## Statistics for machine learning

### Types of Data

Understanding data types is the foundation of statistics.

1. Qualitative (Categorical) -features (columns) in your dataset that represent categories or groups. 

- Nominal - Categories with no order (e.g., gender, colors).
- Ordinal - Categories with order (e.g., education level, satisfaction ratings).

2. Quantitative (Numerical)

- Discrete - Countable numbers (e.g., number of students).
- Continuous - Measurable values (e.g., height, weight, temperature).

Statistics is the science of collecting, organizing, analyzing, and interpreting data to make decisions.
It helps us summarize information and understand patterns.

Two main branches:

- Descriptive Statistics - Used to summarize, organize, and present data in a meaningful way.
- Inferential Statistics - Making predictions/conclusions about a population from a sample (hypothesis testing, confidence intervals).

## Types of Sampling
Sampling is the process of selecting a subset of data (sample) from a larger group (population) to make conclusions about the whole population.

### 1. Probability Sampling

- In this type, every element in the population has a known, non-zero chance of being selected.
- It reduces bias and allows for statistical inference.

#### a) Simple Random Sampling (SRS)

- Every item has an equal chance of selection.
- Example: A teacher wants to select 5 students at random from a class of 30.

#### b) Systematic Sampling

- Selecting every kth element from an ordered list.
- Example: From a list of 1,000 students, pick every 10th student.

#### c) Stratified Sampling

- Population is divided into strata (groups) based on characteristics (e.g., gender, age).
- A random sample is taken from each stratum.
- Example: In a company with 70 men and 30 women, a researcher wants 40 employees. They randomly pick 28 men and 12 women (keeping proportions).
- Ensures representation of subgroups.
- often used in ML (e.g., stratified k-fold cross-validation ensures class balance in classification).

#### d) Cluster Sampling

- Population is divided into clusters (e.g., schools, cities).
- Randomly select clusters, then sample all members in those clusters.
- Example: A researcher wants to study high school students in a county with 20 schools. Instead of sampling from every school, she randomly selects 4 schools. 
- Useful when population is spread across a wide area.

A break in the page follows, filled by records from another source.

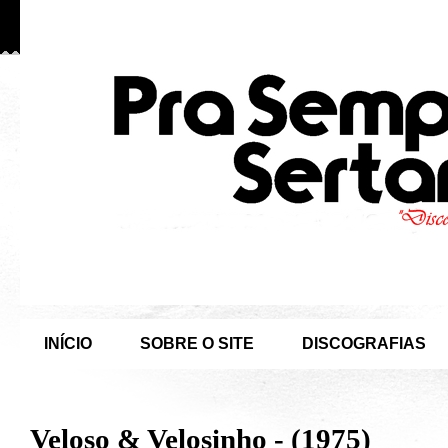
INÍCIO
SOBRE O SITE
DISCOGRAFIAS
Veloso & Velosinho - (1975)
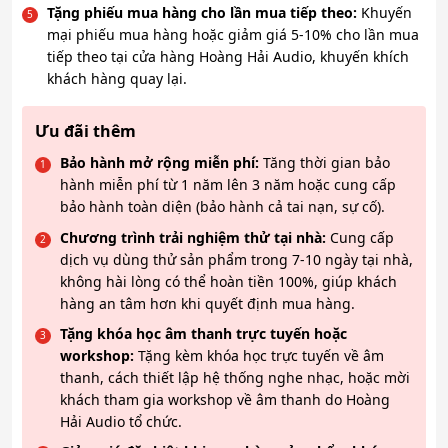
Tặng phiếu mua hàng cho lần mua tiếp theo:
Khuyến
mại phiếu mua hàng hoặc giảm giá 5-10% cho lần mua
tiếp theo tại cửa hàng Hoàng Hải Audio, khuyến khích
khách hàng quay lại.
Ưu đãi thêm
Bảo hành mở rộng miễn phí:
Tăng thời gian bảo
hành miễn phí từ 1 năm lên 3 năm hoặc cung cấp
bảo hành toàn diện (bảo hành cả tai nạn, sự cố).
Chương trình trải nghiệm thử tại nhà:
Cung cấp
dịch vụ dùng thử sản phẩm trong 7-10 ngày tại nhà,
không hài lòng có thể hoàn tiền 100%, giúp khách
hàng an tâm hơn khi quyết định mua hàng.
Tặng khóa học âm thanh trực tuyến hoặc
workshop:
Tặng kèm khóa học trực tuyến về âm
thanh, cách thiết lập hệ thống nghe nhạc, hoặc mời
khách tham gia workshop về âm thanh do Hoàng
Hải Audio tổ chức.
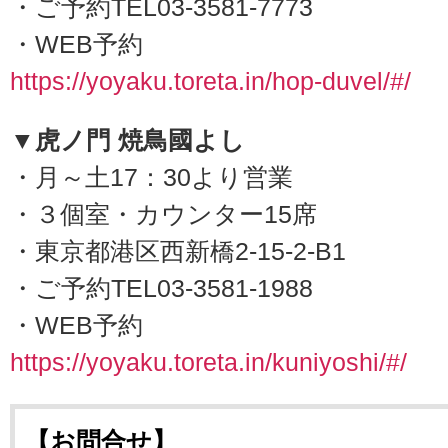
・ご予約TEL03-3581-7773
・WEB予約
https://yoyaku.toreta.in/hop-duvel/#/
▼虎ノ門 焼鳥國よし
・月～土17：30より営業
・３個室・カウンター15席
・東京都港区西新橋2-15-2-B1
・ご予約TEL03-3581-1988
・WEB予約
https://yoyaku.toreta.in/kuniyoshi/#/
【お問合せ】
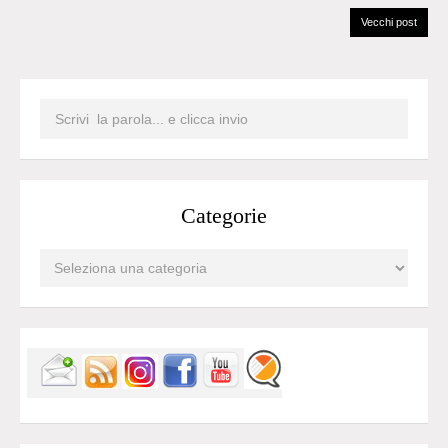
Vecchi post
Categorie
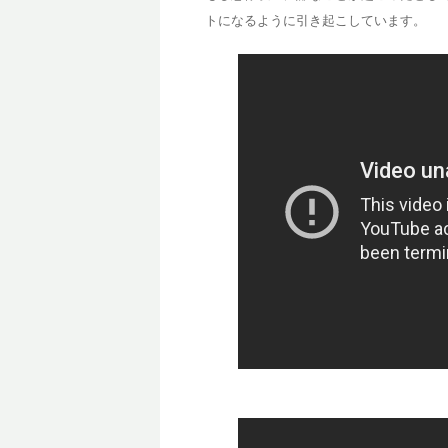
トになるように引き起こしています。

### 2. Non-Probability Sampling

Here, not all members of the population have a chance of being selected.
It’s easier and cheaper, but more bias-prone.

#### a) Convenience Sampling

- Choose the easiest members to reach.
- Example: Surveying friends, people at the mall.

#### b) Judgmental/Purposive Sampling

- Researcher selects participants based on judgment of who is most useful.
- Example: Interviewing only industry experts.

#### c) Quota Sampling

- Population divided into groups, and samples are taken non-randomly until a quota is met.
- Example: A surveyor needs 20 responses: 10 men and 10 women. Instead of randomly selecting, they stop people on the street until they reach 10 men and 10 women.

#### d) Snowball Sampling

- Existing participants recruit future participants.
- Example: Imagine you are researching drug users in a city. You start by finding one participant who uses drugs.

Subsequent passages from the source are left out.